The Newcastle Herald quoted leading sustainability academic Professor Peter Newman AO this week saying trackless trams cost one tenth of light rail and can stimulate urban development in the same way.
The world’s first trackless tram, running on rubber wheels and using automated optical guidance to follow dots on the road, was unveiled by Chinese firm CRRC last year.
But a Transport for NSW spokesperson said on Thursday that the technology had not been developed to the extent that it was a reliable alternative.
“Guided Electric Transit Systems, known commonly as trackless trams, are still in their infancy around the world with mixed results as to their viability and success,” the spokesperson said.
“Due to the technology still being developed, Transport for NSW is not currently considering Guided Electric Transit Systems as a mass transport solution, but we are monitoring its development.”
This position was supported by Monash University public transport researcher Professor Graham Currie, who said CRRC was the only manufacturer of the technology.
Professor Currie said the CRRC tram was “very encouraging”, but he was “very supportive of the view we need to learn more”.
He said it would be difficult for customers to get a good deal if the technology had only one supplier.
“Mature technologies need to have more than one supplier, otherwise you get this sort of effect,” he said.
“We’ve got to move ahead because our cities are growing. We’ve got to invest now.
“All governments should have their heads in looking at this. We should be looking at it for the future, but we should get on with what we’re doing now.”
Professor Currie said CRRC was one of the largest rolling-stock companies in the world, if not the biggest.
“They’re an incredible organisation, but I was just at InnoTrans, the world’s largest exposition of railways, and they were there, but they didn’t have the trackless tram, which is interesting.
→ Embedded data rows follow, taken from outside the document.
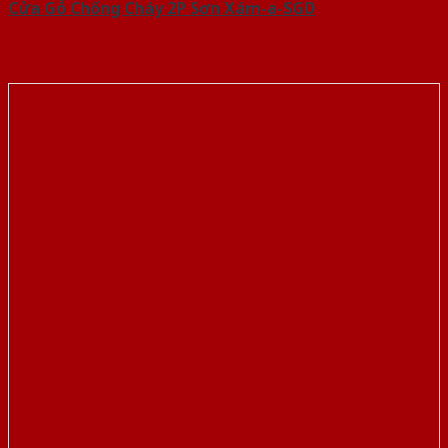
Cửa Gỗ Chống Cháy 2P Sơn Xám-a-SGD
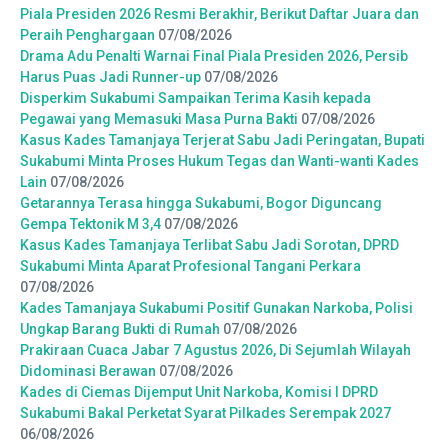
Piala Presiden 2026 Resmi Berakhir, Berikut Daftar Juara dan
Peraih Penghargaan
07/08/2026
Drama Adu Penalti Warnai Final Piala Presiden 2026, Persib
Harus Puas Jadi Runner-up
07/08/2026
Disperkim Sukabumi Sampaikan Terima Kasih kepada
Pegawai yang Memasuki Masa Purna Bakti
07/08/2026
Kasus Kades Tamanjaya Terjerat Sabu Jadi Peringatan, Bupati
Sukabumi Minta Proses Hukum Tegas dan Wanti-wanti Kades
Lain
07/08/2026
Getarannya Terasa hingga Sukabumi, Bogor Diguncang
Gempa Tektonik M 3,4
07/08/2026
Kasus Kades Tamanjaya Terlibat Sabu Jadi Sorotan, DPRD
Sukabumi Minta Aparat Profesional Tangani Perkara
07/08/2026
Kades Tamanjaya Sukabumi Positif Gunakan Narkoba, Polisi
Ungkap Barang Bukti di Rumah
07/08/2026
Prakiraan Cuaca Jabar 7 Agustus 2026, Di Sejumlah Wilayah
Didominasi Berawan
07/08/2026
Kades di Ciemas Dijemput Unit Narkoba, Komisi I DPRD
Sukabumi Bakal Perketat Syarat Pilkades Serempak 2027
06/08/2026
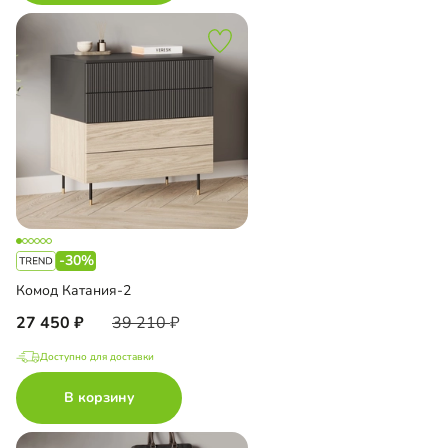
-30%
Комод Катания-2
27 450
39 210
Доступно для доставки
В корзину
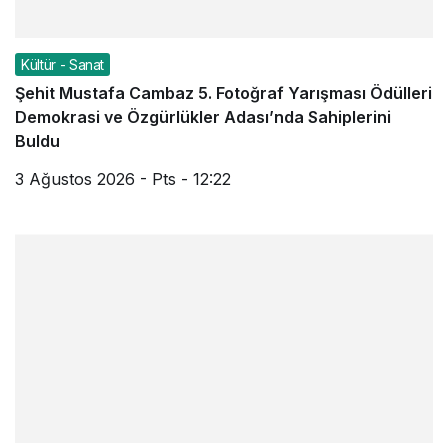
Kültür - Sanat
Şehit Mustafa Cambaz 5. Fotoğraf Yarışması Ödülleri
Demokrasi ve Özgürlükler Adası’nda Sahiplerini
Buldu
3 Ağustos 2026 - Pts - 12:22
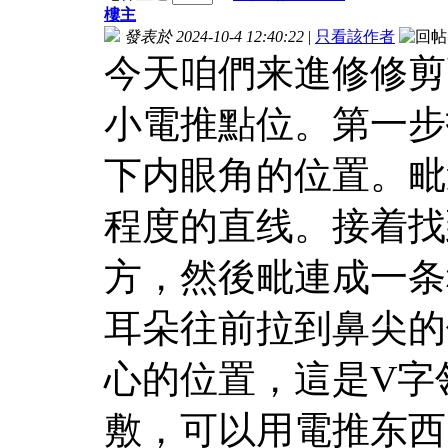
樓主
發表於 2024-10-4 12:40:22
|
只看該作者
今天咱們来進修修剪
小電推點位。第一步
下内眼角的位置。毗
程度的直线。接着找
方，然後毗連成一条
耳朵往前拉到鼻尖的
心的位置，這是V字
敷，可以用電推东西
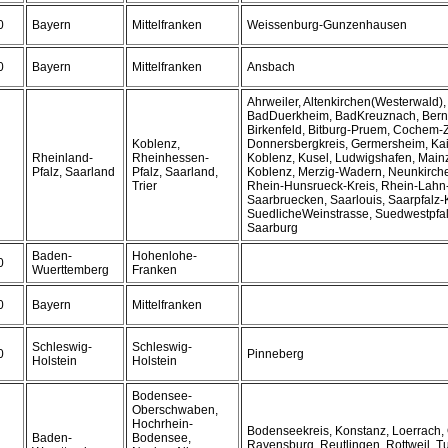
0
Bayern
Mittelfranken
Weissenburg-Gunzenhausen
0
Bayern
Mittelfranken
Ansbach
Ahrweiler, Altenkirchen(Westerwald)
BadDuerkheim, BadKreuznach, Bernka
Birkenfeld, Bitburg-Pruem, Cochem-Z
Koblenz,
Donnersbergkreis, Germersheim, Kai
Rheinland-
Rheinhessen-
Koblenz, Kusel, Ludwigshafen, Main
Pfalz, Saarland
Pfalz, Saarland,
Koblenz, Merzig-Wadern, Neunkirch
Trier
Rhein-Hunsrueck-Kreis, Rhein-Lahn-
Saarbruecken, Saarlouis, Saarpfalz-K
SuedlicheWeinstrasse, Suedwestpfalz,
Saarburg
Baden-
Hohenlohe-
0
Wuerttemberg
Franken
0
Bayern
Mittelfranken
Schleswig-
Schleswig-
0
Pinneberg
Holstein
Holstein
Bodensee-
Oberschwaben,
Hochrhein-
Bodenseekreis, Konstanz, Loerrach, 
Baden-
Bodensee,
Ravensburg, Reutlingen, Rottweil, T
“Why would they not bring that along?”
He said other light rail alternatives coming out of Europe were more like buses.
The Transport for NSW spokesperson said the government’s Future Transport 2056 transport strategy was designed to “incorporate emerging technologies as they become viable transport options”.
The government says it will complete a strategic business case for extending Newcastle’s light rail line by the end of this year and place it on public exhibition early next year.
“The need for improved bus services is also being considered as part of the strategic business case,” the spokesperson said.